This Eyewear Giant Is Positioning Itself to Win the Post-Smartphone Era

Smartphones changed everything two decades ago, and now the race is on to figure out what replaces them. EssilorLuxottica CEO Francesco Milleri thinks he knows the answer — and it’s sitting on people’s faces right now. The company behind Ray-Ban, Oakley, and a third of the world’s eyewear is betting that AI-powered smart glasses will soon become the central device in people’s lives while smartphones fade into pockets permanently.
Production ramps up fast: Meta’s growing stake in EssilorLuxottica — now its second-largest shareholder — signals a long-term platform bet rather than a short-term experiment. Sales more than tripled in Q2 2025 and have already crossed 2M units since the second-generation Ray-Ban Meta glasses launched in Oct. 2023. To keep pace with demand, EssilorLuxottica is expanding its manufacturing capacity to 10M units a year by December.

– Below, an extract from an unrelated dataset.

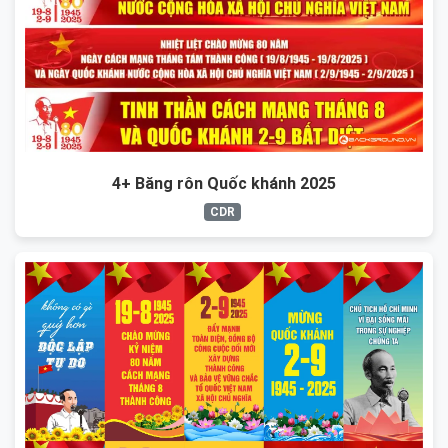
4+ Băng rôn Quốc khánh 2025
CDR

Smart glasses blur the line between tech and eyewear, requiring fittings, prescription lenses, and real-world adjustments to work for everyday users. That’s where EssilorLuxottica’s global dominance gives Meta’s partnership an advantage. As the maker of frames for Prada, Armani, and Chanel, EssilorLuxottica offers the infrastructure smart glasses require — with thousands of retail locations equipped for fittings, unlike Apple or Google’s parent Alphabet, which lack that physical presence. And its rivals are now racing to catch up.
The vision play: Meta’s equity stake acts as a strategic lock-in before rivals can strike similar deals. Zuckerberg has set a goal of 5M units sold by year’s end, arguing that people without AI-powered glasses will soon face “a pretty significant cognitive disadvantage.” EssilorLuxottica gains deeper tech integration and R&D backing, while Meta secures the manufacturing scale and retail network it couldn’t build alone. The strategy is clear — control the hardware, shape the software, and dominate the ecosystem before others can catch up.